Solar heat has enormous potential for several industrial processes but is still mostly unused [6,7]. This potential depends firstly on the amount of solar radiation available. This is an unpredictable variable depending on several factors, such as the location of the place, cloudiness, air mass etc. Moreover, a careful analysis and industrial process characterization in terms of thermal energy demand and process temperature profile is crucial to also achieve adequate integration of solar process heat. Worldwide, 152 operating plants provide solar process heat for industrial purposes, with more than 140,600 m2 of solar collectors and power of about 100 MWth [8]. Most of the industrial heat is required at low to medium temperatures, with temperature below 250 °C [9] in processes such as sterilization, drying, hydrolysis, distillation, washing, cleaning, evaporation and polymerization [10]. Several applications for the integration of solar heat in industrial processes have been developed: applications of a solar drying system for agro-food industries [11,12] such as pasta [13,14] and tomatoes [15]; for the manufacturing of clay bricks and tiles [16]; and for the meat [17] and dairy industries [18]. In the IEA SHC Task 49 [8], two types of integration are identified: supply level and process level [8]. The supply level integrations differ according to the heat transfer fluid (steam or liquid) used and according to the application, whereas the process level integrations differ according to the way of exchanging heat.
Unfortunately, solar energy is a discontinuous source of energy, and for this reason, it is not easy to match with industrial processes that require energy on demand. However, as reported by many authors [13,16,18], this problem can be overcome by using dynamic predictive models to study and analyze the potential of solar heat integration. Many research works are based on modelling of the solar plant using Transys® as software, and solar plants located in highly irradiated places such as Sicily, Indonesia, and Morocco. In this work, the authors propose a methodology approach based on the synchronized use of different simulation tools, modelling and comparing the potential of the integration of solar heat in the new pasta factory headquarters in Molina (Trento Area), and a hypothetical one in Palermo.

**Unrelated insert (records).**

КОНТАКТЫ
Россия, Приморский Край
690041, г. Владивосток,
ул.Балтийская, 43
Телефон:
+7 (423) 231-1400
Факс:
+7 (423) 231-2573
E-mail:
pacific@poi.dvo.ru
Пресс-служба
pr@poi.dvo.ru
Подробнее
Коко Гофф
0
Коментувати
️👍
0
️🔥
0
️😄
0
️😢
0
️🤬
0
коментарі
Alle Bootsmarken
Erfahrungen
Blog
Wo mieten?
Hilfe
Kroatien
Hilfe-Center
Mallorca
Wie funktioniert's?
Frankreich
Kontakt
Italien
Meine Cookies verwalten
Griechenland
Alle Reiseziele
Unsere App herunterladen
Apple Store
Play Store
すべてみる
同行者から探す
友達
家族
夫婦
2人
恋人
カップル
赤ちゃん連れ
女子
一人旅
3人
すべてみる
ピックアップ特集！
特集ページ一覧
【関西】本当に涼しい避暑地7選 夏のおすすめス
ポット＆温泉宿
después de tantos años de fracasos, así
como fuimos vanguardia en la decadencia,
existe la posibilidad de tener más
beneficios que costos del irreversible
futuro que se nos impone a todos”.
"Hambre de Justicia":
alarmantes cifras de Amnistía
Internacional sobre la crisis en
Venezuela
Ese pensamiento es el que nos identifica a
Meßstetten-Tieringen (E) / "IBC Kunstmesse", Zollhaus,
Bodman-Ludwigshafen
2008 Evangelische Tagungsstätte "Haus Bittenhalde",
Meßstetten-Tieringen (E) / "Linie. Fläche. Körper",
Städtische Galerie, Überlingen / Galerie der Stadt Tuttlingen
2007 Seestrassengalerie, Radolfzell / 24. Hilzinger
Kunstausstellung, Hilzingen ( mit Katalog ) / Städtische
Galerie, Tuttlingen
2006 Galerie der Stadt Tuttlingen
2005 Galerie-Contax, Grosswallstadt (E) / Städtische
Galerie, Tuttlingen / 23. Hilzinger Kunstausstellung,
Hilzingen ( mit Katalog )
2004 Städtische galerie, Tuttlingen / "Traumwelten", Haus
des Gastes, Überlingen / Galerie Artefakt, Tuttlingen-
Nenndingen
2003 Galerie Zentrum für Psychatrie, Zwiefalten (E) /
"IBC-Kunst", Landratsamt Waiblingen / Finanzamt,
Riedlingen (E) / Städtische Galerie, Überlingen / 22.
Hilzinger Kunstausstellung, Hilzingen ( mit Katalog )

A 100% renewable solution was found considering the land use and performance of the three investigated solar collector technologies. Finally, the use of Dymola® has made it possible to verify the flexibility and dynamic capacity of the solar field adaptation to intermittent variations of solar radiation. An adequate control system was, therefore, necessary to govern the proper operation of the system. The considered industrial process is a real case study of the pasta-drying process. In the first part of the manuscript, the utilized methodology scheme that shows the different steps and information used to build the model is reported. In the second part, there is a detailed description of each step.

2. Methodology

The industrial process considered is a real case study of a pasta drying process at the Felicetti Pasta Factory. The production site is historically located in Predazzo, while a new plant will be built in 2021 in the location of Molina di Fiemme. These two locations are situated in the northeast Italian Alps, and they are characterized by a complex topography of ground, which affects the amount of solar radiation available at ground level mainly in the winter months when the solar elevation is lower. In this study, we want to propose a new methodology whose scheme is shown in Figure 1, which compares the potential of solar integration and the relative land use in a low-irradiated and complex topography location such as Molina and in a high-irradiated and simple topography location such as Palermo in the south of Italy.
The two locations were studied separately, considering the different geographical coordinates. The time series of a typical meteorological year (TMY) from 2007 to 2016 by PVGIS [19] are used for solar radiation and air temperature in Molina and in Palermo. The data collections used are the hourly series of DNI (direct normal irradiance), GHI (global horizontal irradiance), and environmental air temperature. Subsequently, three solar collector technologies were considered using data related to the efficiency, size and incidence angle datasheets of three commercial companies, such as Soltigua [20] for parabolic through collectors (PTC), Industrial Solar [21] for linear Fresnel reflectors (LFR) and Kloben [22] for compound parabolic collectors (CPC). In the coefficients used for calculating efficiency are shown (Table 1).
In Table 2, the three solar thermal collectors are presented in terms of sun-tracking technology and land use, which is defined as the ratio of total net area to the gross area used.
For the PTC and LFR technology to work correctly, usually, 1-D sun tracking with north–south orientation is used, whereas the CPC is stationary technology that can be tilted in order to optimize the thermal energy production.
It should be noted that the parabolic tracking of PTC collectors requires more space between rows than what is necessary for LFR collectors. In the specific case of CPC, on the other hand, the proper distance was calculated in order to avoid self-shading phenomena considering an optimal tilt angle of 37 degrees. Moreover, the three technologies present different values of longitudinal (Kl) and transversal (Kt) incident angle modifiers. These are calculated as polynomial functions of longitudinal ( θ l ) and transversal ( θ t ) components of angle of incidence, interpolating the values present in the solar collector datasheet. The components of the angle of incidence are defined as follows [13]:
θ t = arctan ( sin ( γ s ) tan ( θ ) ) ; θ l = arctan ( cos ( γ s ) tan ( θ ) cos ( θ t ) )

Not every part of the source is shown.